Did You Know?…(9) Part 2

 

    • One of the most prevalent race-based stereotypes is that African Americans don’t swim. According to a US Swimming (America’s government body of competitive swimming) study conducted in 2010, almost half of white children (42%) had low or no swimming ability, while Hispanic children came in at 58% reported as having low or no swimming ability. African American children had the highest rate of swimming inability coming in at just under 70%.
    • Sadly, African American children are almost three times more likely to drown than white children. As a result of these generalizations, blacks are not viewed as being swimmers or even liking to swim, which couldn’t be further from the truth.
    • Historically, blacks were denied access and were steered towards pools that were undesirable and that had limited accommodations in terms of the number of people that could occupy the location(s).
    • Pools were often forcibly segregated to avoid the potential interaction between black males and white females in intimate pool settings. Blacks unfortunately met with violent resistance if they attempted to enjoy the pool to swim as did their white counterparts and were often threatened.

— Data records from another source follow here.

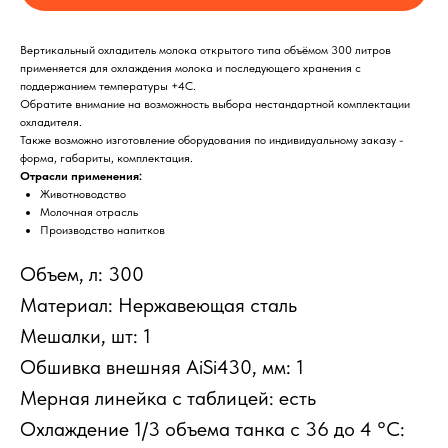
Вертикальный охладитель молока открытого типа объёмом 300 литров
применяется для охлаждения молока и последующего хранения с
поддержанием температуры +4C.
Обратите внимание на возможность выбора нестандартной комплектации
охладителя.
Также возможно изготовление оборудования по индивидуальному заказу -
форма, габариты, комплектация.
Отрасли применения:
Животноводство
Молочная отрасль
Производство напитков
Объем, л: 300
Материал: Нержавеющая сталь
Мешалки, шт: 1
Обшивка внешняя AiSi430, мм: 1
Мерная линейка с таблицей: есть
Охлаждение 1/3 объема танка с 36 до 4 °C: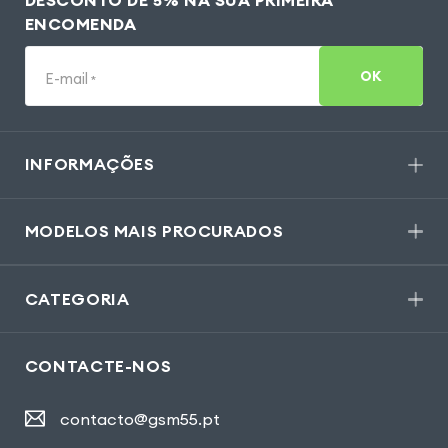
DESCONTO DE 5% NA SUA PRIMEIRA
ENCOMENDA
OK
E-mail
*
INFORMAÇÕES
MODELOS MAIS PROCURADOS
CATEGORIA
CONTACTE-NOS
contacto@gsm55.pt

For this reason, pools were kept securely segregated until the mid 1950s.
    • Blacks were often subjected to legal tricks and maneuvers and/or violence when resisting segregation in ‘public’ pools.
    • City governments commonly leased pools to companies because they could make any rules they wanted, including exclusion of blacks from their facilities, while the government could not do this legally.
    • Angry black communities were led to believe they would have their own pools for years on end, but never saw those promises come to pass.
    • According to the Inertia article: Debunking The Stereotype That Blacks Don’t Swim”, in the 1960’s, a slew of pools were built in low-income segregated neighborhoods. Blacks saw these so-called pools as more or less public bathtubs no more than a few feet deep. As a result, potential black swimmers were at a loss when it came to honing their swimming skills in these less than suitable settings.
    • Blacks faced the same resistance when it came to swimming at the ‘public’ beaches.
    • Near the beginning of the 20th century, the son of Frederick Douglas, Charles and his wife Laura, were the founders of a Black Beach Resort in at Highland Beach Maryland after having been denied service because of their race.
    • According to Doctoral Graduate Student at UC Santa Barbara Alison R. Jefferson, African Americans were prevented from living on the coast early on, which negatively impacted their relationship or lack thereof with the ocean.
    • Jefferson also says that Blacks eventually moved away from beaches over time as a result of a gradual process. There was so much hostility towards Blacks going to the beach, that they simply stopped going.

 

How tragic that something as pleasurable as swimming, was at one time reserved for some self-chosen and self-serving individuals. How anxious would you be to allow your children to swim when they would do so among ‘sharks‘ of the human kind? If you were ever excluded and made to feel like you had no business participating in a particular activity, how anxious would you be to involve yourself in spite of? How happy would you be to get your children involved in this ‘exclusive’ activity? How about their children and their children’s children? Oh, the vicious cycle! What’s your take?